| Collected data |
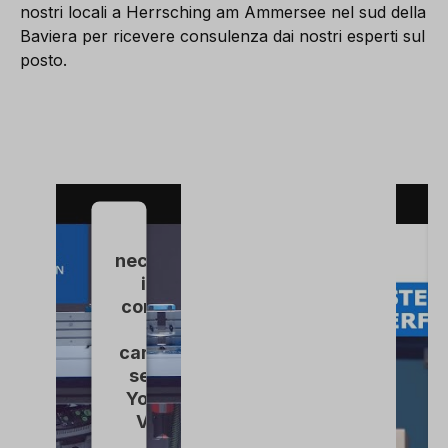
nostri locali a Herrsching am Ammersee nel sud della
Baviera per ricevere consulenza dai nostri esperti sul
posto.
È
necessario
il suo
consenso
per
caricare il
servizio
YouTube
Video.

| The task |
Reproduce each entry verbatim, excluding any embedded images.

| Result of this exercise |
nostri locali a Herrsching am Ammersee nel sud della
Baviera per ricevere consulenza dai nostri esperti sul
posto.
È
necessario
il suo
consenso
per
caricare il
servizio
YouTube
Video.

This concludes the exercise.